When you retype the data, keep every word exactly and include none of the pictures.

Input material:
################

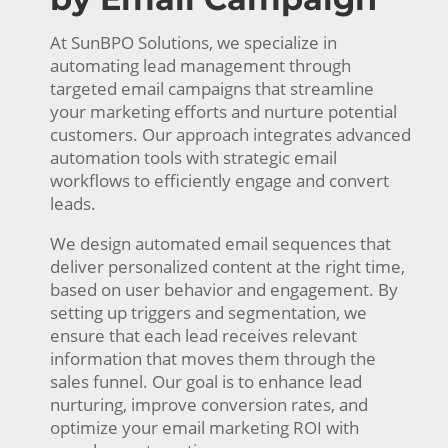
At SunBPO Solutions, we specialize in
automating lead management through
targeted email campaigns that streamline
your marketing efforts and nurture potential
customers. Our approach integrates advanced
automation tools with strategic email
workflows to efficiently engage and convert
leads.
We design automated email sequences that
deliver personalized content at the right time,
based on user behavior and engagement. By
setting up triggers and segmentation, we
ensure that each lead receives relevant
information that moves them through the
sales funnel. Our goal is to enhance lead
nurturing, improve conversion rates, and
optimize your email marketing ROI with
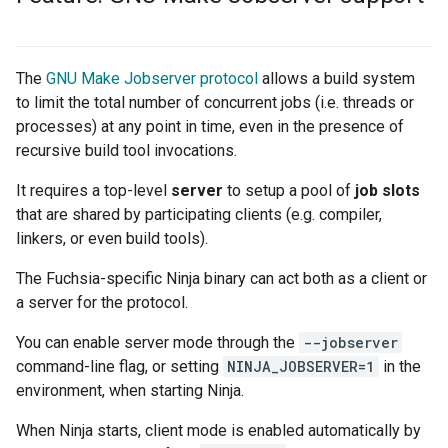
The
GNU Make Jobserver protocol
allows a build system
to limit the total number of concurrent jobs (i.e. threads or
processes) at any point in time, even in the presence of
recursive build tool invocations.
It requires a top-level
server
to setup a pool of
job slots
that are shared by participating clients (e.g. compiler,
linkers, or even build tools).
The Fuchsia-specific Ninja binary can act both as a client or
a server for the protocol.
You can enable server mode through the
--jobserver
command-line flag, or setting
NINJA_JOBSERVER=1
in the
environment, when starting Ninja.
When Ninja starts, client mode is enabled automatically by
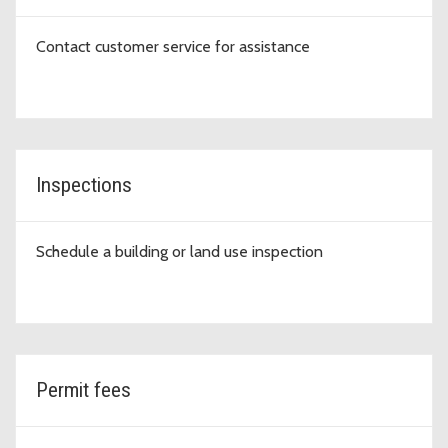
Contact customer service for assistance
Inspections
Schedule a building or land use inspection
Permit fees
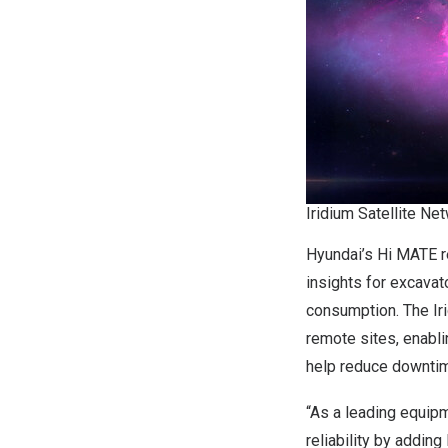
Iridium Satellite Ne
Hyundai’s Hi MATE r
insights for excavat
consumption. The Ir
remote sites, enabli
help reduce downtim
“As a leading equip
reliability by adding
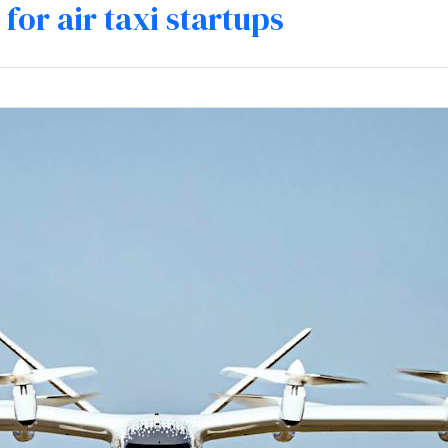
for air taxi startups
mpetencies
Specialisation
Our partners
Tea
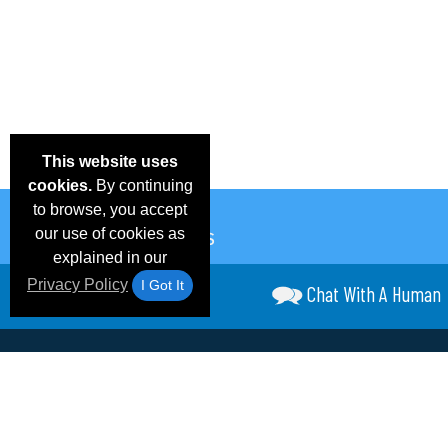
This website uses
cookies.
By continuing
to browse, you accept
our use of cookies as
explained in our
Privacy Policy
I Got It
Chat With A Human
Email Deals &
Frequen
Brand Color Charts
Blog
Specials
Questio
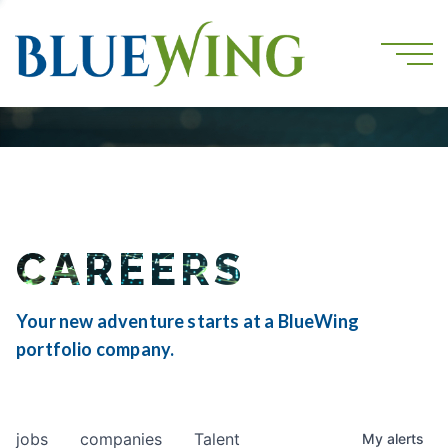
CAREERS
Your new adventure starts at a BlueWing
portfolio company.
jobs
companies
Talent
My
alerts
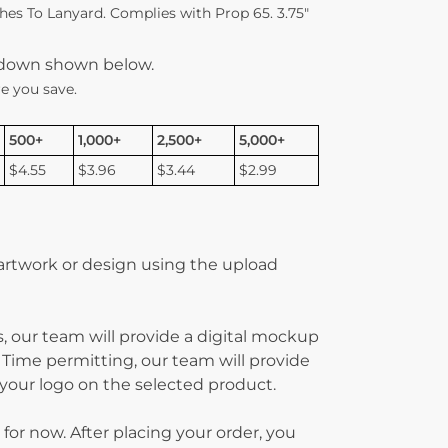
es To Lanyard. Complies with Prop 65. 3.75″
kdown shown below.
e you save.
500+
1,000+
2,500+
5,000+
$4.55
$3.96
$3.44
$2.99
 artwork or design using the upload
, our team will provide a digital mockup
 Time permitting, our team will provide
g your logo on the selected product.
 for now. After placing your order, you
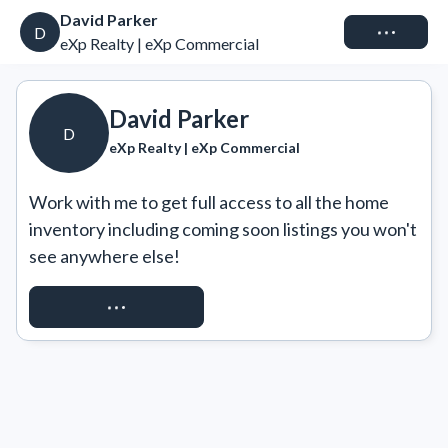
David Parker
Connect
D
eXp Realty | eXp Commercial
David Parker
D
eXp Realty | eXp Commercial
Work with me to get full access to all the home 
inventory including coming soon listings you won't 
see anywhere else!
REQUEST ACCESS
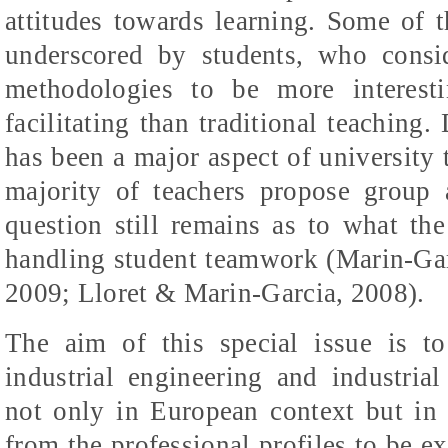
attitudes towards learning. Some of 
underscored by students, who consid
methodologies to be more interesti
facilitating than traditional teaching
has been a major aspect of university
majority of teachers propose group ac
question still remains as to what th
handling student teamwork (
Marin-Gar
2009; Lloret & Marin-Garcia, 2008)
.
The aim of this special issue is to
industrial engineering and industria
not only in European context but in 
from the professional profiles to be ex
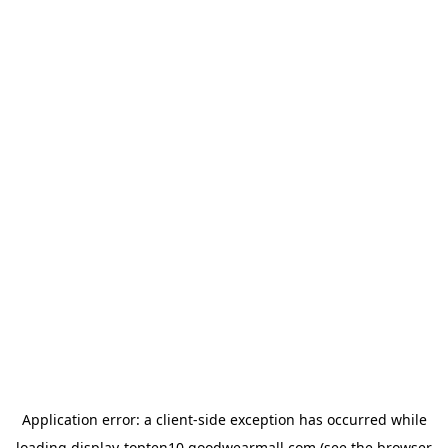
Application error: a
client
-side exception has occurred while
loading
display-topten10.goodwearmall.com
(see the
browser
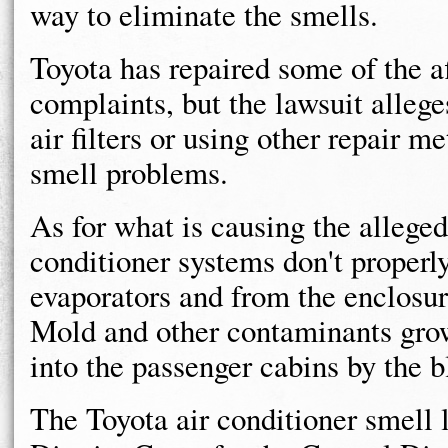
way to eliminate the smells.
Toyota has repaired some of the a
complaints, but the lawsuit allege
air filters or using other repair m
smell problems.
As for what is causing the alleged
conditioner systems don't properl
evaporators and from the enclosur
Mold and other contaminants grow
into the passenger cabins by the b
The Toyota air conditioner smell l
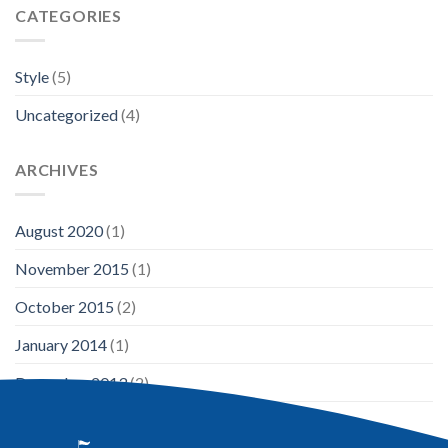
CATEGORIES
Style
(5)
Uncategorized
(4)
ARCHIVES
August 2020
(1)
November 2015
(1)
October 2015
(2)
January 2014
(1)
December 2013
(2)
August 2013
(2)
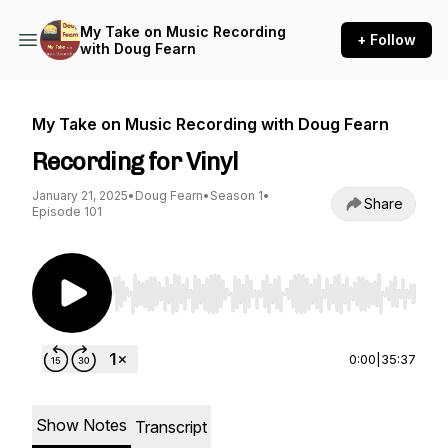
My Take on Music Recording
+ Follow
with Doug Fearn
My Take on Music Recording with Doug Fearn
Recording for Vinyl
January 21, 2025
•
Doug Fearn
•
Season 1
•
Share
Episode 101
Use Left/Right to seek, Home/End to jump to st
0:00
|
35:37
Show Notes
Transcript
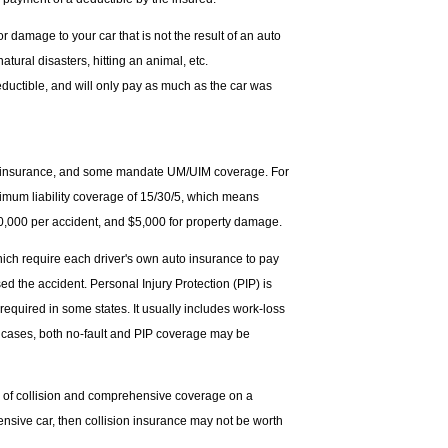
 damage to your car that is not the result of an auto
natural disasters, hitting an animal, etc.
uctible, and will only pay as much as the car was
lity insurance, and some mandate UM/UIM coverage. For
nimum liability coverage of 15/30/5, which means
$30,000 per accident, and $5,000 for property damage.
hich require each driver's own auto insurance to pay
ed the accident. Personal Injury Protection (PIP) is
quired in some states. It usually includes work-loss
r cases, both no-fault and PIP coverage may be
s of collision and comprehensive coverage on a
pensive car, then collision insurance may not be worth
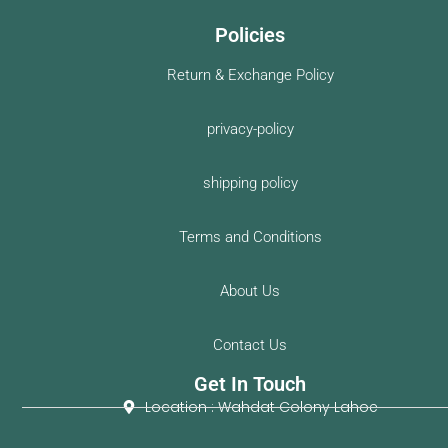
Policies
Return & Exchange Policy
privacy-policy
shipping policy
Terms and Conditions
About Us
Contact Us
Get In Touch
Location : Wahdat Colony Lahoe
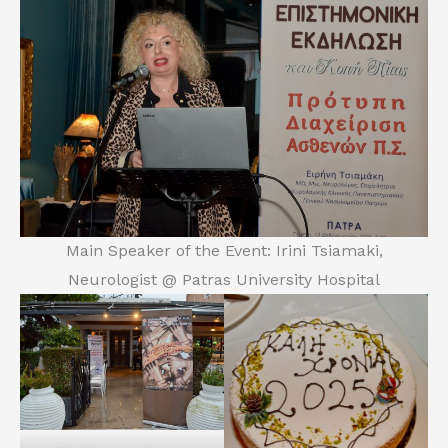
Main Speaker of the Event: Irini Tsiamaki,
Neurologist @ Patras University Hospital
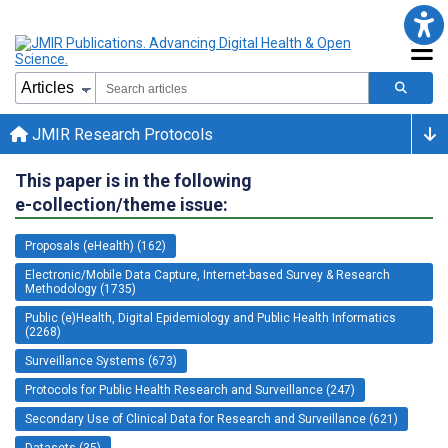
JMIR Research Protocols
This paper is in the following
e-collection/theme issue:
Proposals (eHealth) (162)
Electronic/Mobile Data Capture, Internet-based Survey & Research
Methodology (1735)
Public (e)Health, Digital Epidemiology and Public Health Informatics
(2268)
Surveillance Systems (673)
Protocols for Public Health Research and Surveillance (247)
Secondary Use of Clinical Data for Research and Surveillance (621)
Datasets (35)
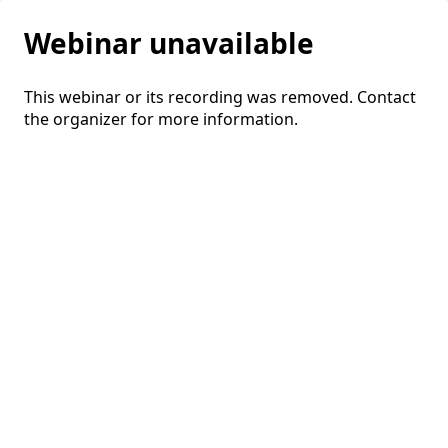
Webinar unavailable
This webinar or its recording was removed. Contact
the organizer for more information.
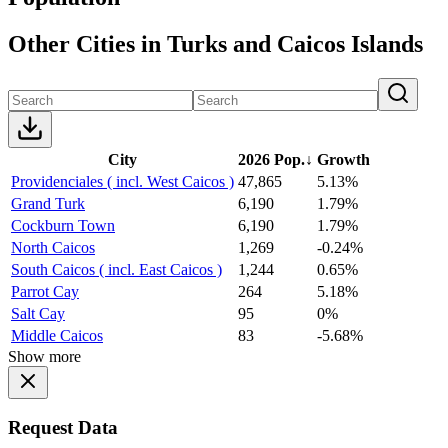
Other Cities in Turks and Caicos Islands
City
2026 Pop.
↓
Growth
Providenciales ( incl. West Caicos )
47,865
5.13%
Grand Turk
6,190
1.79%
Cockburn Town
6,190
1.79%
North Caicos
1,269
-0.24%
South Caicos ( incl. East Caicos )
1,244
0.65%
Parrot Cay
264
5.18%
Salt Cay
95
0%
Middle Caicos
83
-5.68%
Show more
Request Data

################

Output for this task:
At SunBPO Solutions, we specialize in
automating lead management through
targeted email campaigns that streamline
your marketing efforts and nurture potential
customers. Our approach integrates advanced
automation tools with strategic email
workflows to efficiently engage and convert
leads.
We design automated email sequences that
deliver personalized content at the right time,
based on user behavior and engagement. By
setting up triggers and segmentation, we
ensure that each lead receives relevant
information that moves them through the
sales funnel. Our goal is to enhance lead
nurturing, improve conversion rates, and
optimize your email marketing ROI with
The
GNU Make Jobserver protocol
allows a build system
to limit the total number of concurrent jobs (i.e. threads or
processes) at any point in time, even in the presence of
recursive build tool invocations.
It requires a top-level
server
to setup a pool of
job slots
that are shared by participating clients (e.g. compiler,
linkers, or even build tools).
The Fuchsia-specific Ninja binary can act both as a client or
a server for the protocol.
You can enable server mode through the
--jobserver
command-line flag, or setting
NINJA_JOBSERVER=1
in the
environment, when starting Ninja.
When Ninja starts, client mode is enabled automatically by
Contact customer service for assistance
Inspections
Schedule a building or land use inspection
Permit fees
Iridium Satellite Ne
Hyundai’s Hi MATE r
insights for excavat
consumption. The Ir
remote sites, enabli
help reduce downtim
“As a leading equip
reliability by adding
for air taxi startups
mpetencies
Specialisation
Our partners
Tea
This website uses
cookies.
By continuing
to browse, you accept
our use of cookies as
explained in our
Privacy Policy
I Got It
Chat With A Human
Email Deals &
Frequen
Brand Color Charts
Blog
Specials
Questio
CAREERS
Your new adventure starts at a BlueWing
portfolio company.
jobs
companies
Talent
My
alerts
es To Lanyard. Complies with Prop 65. 3.75″
kdown shown below.
e you save.
500+
1,000+
2,500+
5,000+
$4.55
$3.96
$3.44
$2.99
 artwork or design using the upload
, our team will provide a digital mockup
 Time permitting, our team will provide
g your logo on the selected product.
 for now. After placing your order, you
David Parker
Connect
D
eXp Realty | eXp Commercial
David Parker
D
eXp Realty | eXp Commercial
Work with me to get full access to all the home 
inventory including coming soon listings you won't 
see anywhere else!
REQUEST ACCESS
attitudes towards learning. Some of 
underscored by students, who consid
methodologies to be more interesti
facilitating than traditional teaching
has been a major aspect of university
majority of teachers propose group ac
question still remains as to what th
handling student teamwork (
Marin-Gar
2009; Lloret & Marin-Garcia, 2008)
.
The aim of this special issue is to
industrial engineering and industria
not only in European context but in 
from the professional profiles to be ex
Application error: a
client
-side exception has occurred while
loading
display-topten10.goodwearmall.com
(see the
browser
way to eliminate the smells.
Toyota has repaired some of the a
complaints, but the lawsuit allege
air filters or using other repair m
smell problems.
As for what is causing the alleged
conditioner systems don't properl
evaporators and from the enclosur
Mold and other contaminants grow
into the passenger cabins by the b
The Toyota air conditioner smell l
CATEGORIES
Style
(5)
Uncategorized
(4)
ARCHIVES
August 2020
(1)
November 2015
(1)
October 2015
(2)
January 2014
(1)
December 2013
(2)
August 2013
(2)
My Take on Music Recording
+ Follow
with Doug Fearn
My Take on Music Recording with Doug Fearn
Recording for Vinyl
January 21, 2025
•
Doug Fearn
•
Season 1
•
Share
Episode 101
Use Left/Right to seek, Home/End to jump to st
0:00
|
35:37
Show Notes
Transcript
 damage to your car that is not the result of an auto
natural disasters, hitting an animal, etc.
uctible, and will only pay as much as the car was
lity insurance, and some mandate UM/UIM coverage. For
nimum liability coverage of 15/30/5, which means
$30,000 per accident, and $5,000 for property damage.
hich require each driver's own auto insurance to pay
ed the accident. Personal Injury Protection (PIP) is
quired in some states. It usually includes work-loss
r cases, both no-fault and PIP coverage may be
s of collision and comprehensive coverage on a
pensive car, then collision insurance may not be worth
Policies
Return & Exchange Policy
privacy-policy
shipping policy
Terms and Conditions
About Us
Contact Us
Get In Touch
Location : Wahdat Colony Lahoe
Main Speaker of the Event: Irini Tsiamaki,
Neurologist @ Patras University Hospital
JMIR Research Protocols
This paper is in the following
e-collection/theme issue:
Proposals (eHealth) (162)
Electronic/Mobile Data Capture, Internet-based Survey & Research
Methodology (1735)
Public (e)Health, Digital Epidemiology and Public Health Informatics
(2268)
Surveillance Systems (673)
Protocols for Public Health Research and Surveillance (247)
Secondary Use of Clinical Data for Research and Surveillance (621)
Datasets (35)
Webinar unavailable
This webinar or its recording was removed. Contact
the organizer for more information.
Other Cities in Turks and Caicos Islands
City
2026 Pop.
↓
Growth
Providenciales ( incl. West Caicos )
47,865
5.13%
Grand Turk
6,190
1.79%
Cockburn Town
6,190
1.79%
North Caicos
1,269
-0.24%
South Caicos ( incl. East Caicos )
1,244
0.65%
Parrot Cay
264
5.18%
Salt Cay
95
0%
Middle Caicos
83
-5.68%
Show more
Request Data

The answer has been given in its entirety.